Records section start

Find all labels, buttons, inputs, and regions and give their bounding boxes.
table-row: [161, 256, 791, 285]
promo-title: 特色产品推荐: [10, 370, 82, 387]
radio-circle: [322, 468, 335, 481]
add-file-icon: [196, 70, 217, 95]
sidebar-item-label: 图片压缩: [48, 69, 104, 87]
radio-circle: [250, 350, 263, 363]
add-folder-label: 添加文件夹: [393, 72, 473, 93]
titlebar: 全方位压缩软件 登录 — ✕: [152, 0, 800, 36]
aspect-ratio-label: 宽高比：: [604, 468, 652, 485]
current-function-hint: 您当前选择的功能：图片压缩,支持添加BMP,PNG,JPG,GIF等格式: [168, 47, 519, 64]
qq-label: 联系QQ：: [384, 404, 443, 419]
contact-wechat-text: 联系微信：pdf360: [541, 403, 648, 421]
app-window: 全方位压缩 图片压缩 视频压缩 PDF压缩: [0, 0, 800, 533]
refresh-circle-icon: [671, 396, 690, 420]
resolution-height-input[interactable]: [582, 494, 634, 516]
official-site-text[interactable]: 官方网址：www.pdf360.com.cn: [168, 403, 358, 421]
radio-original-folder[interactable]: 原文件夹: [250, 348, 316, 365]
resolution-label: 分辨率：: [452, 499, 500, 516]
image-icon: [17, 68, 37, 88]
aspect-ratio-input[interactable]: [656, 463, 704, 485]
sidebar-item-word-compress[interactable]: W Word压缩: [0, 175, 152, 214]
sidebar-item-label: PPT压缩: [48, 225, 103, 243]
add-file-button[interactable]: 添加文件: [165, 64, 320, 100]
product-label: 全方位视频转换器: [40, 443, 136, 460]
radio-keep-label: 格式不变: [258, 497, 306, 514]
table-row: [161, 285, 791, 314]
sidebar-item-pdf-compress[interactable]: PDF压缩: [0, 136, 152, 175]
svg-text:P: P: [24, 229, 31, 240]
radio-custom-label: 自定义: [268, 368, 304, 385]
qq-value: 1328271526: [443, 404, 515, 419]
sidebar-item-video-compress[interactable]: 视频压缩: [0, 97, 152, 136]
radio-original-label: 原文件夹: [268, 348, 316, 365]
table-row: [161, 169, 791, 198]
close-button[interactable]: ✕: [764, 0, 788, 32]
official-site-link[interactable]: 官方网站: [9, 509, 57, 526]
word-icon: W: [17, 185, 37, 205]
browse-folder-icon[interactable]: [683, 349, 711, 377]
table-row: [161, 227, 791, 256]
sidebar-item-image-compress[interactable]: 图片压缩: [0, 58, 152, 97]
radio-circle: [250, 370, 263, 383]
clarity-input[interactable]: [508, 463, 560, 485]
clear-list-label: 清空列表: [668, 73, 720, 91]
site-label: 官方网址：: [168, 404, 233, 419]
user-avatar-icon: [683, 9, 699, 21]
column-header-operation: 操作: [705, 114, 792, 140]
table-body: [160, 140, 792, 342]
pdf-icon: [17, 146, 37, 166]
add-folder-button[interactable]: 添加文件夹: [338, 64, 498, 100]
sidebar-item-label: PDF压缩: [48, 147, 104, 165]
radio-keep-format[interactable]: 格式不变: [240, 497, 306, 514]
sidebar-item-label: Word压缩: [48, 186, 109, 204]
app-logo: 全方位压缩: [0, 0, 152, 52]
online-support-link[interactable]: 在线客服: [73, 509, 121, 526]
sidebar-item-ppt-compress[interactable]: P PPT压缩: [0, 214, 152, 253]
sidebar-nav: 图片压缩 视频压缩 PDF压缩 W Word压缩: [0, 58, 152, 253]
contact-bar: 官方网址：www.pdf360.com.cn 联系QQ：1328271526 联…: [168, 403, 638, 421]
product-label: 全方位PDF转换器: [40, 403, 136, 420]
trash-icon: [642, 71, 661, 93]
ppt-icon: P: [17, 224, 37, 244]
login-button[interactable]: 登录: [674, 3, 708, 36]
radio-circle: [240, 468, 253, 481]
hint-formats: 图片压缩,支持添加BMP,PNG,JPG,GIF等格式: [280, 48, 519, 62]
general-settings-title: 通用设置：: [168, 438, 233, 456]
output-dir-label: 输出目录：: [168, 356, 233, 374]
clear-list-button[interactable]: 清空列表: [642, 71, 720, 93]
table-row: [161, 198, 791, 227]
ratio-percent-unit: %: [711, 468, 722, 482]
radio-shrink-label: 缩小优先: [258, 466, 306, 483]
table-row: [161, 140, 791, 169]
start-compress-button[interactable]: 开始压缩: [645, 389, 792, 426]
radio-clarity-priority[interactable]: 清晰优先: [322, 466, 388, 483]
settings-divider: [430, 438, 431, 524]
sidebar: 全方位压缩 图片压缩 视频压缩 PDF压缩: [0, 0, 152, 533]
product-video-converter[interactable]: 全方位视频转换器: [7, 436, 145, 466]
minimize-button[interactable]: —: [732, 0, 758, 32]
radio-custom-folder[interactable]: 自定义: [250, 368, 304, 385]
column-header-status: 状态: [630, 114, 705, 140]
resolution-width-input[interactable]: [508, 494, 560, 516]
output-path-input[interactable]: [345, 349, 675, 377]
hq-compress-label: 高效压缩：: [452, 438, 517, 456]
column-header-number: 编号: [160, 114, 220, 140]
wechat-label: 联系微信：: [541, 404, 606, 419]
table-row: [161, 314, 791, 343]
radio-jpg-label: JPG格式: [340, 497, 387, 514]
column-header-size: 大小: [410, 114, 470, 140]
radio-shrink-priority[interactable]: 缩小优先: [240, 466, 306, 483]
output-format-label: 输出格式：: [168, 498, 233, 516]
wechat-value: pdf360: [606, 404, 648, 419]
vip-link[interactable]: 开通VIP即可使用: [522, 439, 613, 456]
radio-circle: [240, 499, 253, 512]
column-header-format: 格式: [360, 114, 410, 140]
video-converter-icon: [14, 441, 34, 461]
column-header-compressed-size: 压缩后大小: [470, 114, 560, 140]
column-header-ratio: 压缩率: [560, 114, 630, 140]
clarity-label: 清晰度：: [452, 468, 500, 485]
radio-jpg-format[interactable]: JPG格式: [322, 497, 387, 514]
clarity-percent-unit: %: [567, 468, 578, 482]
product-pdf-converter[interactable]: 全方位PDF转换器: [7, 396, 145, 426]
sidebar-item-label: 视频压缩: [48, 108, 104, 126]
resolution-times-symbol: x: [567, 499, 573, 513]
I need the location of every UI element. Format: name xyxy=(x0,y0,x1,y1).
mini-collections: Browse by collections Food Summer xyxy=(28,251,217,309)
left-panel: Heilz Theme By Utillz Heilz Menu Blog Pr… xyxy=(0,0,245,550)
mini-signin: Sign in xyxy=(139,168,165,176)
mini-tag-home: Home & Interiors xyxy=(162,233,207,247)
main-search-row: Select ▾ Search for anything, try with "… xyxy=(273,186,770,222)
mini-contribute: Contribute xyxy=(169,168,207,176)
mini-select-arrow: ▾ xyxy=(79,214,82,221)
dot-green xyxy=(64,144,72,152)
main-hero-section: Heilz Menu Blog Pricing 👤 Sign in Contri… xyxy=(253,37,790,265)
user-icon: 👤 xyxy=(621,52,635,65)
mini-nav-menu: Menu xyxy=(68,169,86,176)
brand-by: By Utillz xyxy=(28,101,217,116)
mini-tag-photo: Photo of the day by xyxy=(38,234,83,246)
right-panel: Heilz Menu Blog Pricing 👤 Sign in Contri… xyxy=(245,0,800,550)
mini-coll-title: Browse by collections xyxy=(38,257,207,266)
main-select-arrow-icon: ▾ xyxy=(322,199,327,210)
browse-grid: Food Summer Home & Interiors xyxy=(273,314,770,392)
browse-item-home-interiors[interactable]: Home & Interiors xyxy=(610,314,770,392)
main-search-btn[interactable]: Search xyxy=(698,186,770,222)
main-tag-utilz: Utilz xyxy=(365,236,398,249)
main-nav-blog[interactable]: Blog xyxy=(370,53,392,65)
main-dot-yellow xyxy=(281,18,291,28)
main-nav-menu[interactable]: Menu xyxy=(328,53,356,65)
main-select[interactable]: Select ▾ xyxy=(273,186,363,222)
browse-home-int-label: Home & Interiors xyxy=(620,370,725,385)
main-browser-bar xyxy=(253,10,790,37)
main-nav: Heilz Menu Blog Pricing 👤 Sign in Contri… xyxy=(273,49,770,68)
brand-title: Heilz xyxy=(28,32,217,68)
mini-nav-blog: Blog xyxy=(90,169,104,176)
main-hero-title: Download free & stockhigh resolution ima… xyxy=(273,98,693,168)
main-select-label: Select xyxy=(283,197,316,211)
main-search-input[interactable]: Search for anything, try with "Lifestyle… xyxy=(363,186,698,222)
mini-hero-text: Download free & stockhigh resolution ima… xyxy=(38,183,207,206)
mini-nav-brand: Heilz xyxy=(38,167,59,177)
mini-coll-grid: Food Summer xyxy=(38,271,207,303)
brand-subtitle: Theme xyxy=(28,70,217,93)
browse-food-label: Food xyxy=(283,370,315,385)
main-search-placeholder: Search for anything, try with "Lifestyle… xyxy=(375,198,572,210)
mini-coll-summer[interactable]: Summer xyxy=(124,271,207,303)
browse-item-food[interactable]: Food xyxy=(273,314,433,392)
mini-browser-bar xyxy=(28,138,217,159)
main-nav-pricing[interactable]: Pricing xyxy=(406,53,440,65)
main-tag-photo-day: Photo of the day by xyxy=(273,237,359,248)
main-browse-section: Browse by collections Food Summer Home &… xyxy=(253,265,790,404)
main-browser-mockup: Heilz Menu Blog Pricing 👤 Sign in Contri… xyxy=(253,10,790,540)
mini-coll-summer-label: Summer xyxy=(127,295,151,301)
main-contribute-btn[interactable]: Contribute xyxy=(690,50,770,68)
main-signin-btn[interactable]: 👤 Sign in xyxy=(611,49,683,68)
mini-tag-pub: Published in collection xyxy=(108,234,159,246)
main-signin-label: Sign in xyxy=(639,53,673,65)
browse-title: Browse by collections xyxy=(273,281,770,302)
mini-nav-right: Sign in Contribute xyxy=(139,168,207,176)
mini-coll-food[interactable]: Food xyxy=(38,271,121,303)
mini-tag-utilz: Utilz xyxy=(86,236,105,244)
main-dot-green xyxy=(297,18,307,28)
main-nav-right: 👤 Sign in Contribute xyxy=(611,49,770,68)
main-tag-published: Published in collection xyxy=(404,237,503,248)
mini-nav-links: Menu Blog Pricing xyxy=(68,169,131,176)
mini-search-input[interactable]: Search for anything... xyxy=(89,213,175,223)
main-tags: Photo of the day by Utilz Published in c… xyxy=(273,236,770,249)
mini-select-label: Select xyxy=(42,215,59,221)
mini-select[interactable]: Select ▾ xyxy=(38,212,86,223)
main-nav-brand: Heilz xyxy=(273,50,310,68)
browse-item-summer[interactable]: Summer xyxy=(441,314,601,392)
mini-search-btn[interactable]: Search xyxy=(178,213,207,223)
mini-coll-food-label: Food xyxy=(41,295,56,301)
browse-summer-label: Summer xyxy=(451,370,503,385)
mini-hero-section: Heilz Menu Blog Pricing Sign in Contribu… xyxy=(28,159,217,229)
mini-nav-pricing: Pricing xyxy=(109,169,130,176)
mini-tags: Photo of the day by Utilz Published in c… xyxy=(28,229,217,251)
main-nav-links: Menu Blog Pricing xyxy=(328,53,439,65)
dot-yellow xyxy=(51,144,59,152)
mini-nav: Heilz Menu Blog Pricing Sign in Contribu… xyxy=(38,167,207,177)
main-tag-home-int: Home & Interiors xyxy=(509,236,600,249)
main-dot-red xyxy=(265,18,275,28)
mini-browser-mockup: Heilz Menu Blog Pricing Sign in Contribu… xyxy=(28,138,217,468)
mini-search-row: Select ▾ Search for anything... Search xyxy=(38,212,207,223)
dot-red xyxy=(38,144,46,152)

Records section end

> Description of the task: Where a line above includes "图片压缩", copy that line.

> Output of the exercise:
sidebar-item-label: 图片压缩: [48, 69, 104, 87]
current-function-hint: 您当前选择的功能：图片压缩,支持添加BMP,PNG,JPG,GIF等格式: [168, 47, 519, 64]
app-window: 全方位压缩 图片压缩 视频压缩 PDF压缩: [0, 0, 800, 533]
sidebar-item-image-compress[interactable]: 图片压缩: [0, 58, 152, 97]
sidebar-nav: 图片压缩 视频压缩 PDF压缩 W Word压缩: [0, 58, 152, 253]
hint-formats: 图片压缩,支持添加BMP,PNG,JPG,GIF等格式: [280, 48, 519, 62]
sidebar: 全方位压缩 图片压缩 视频压缩 PDF压缩: [0, 0, 152, 533]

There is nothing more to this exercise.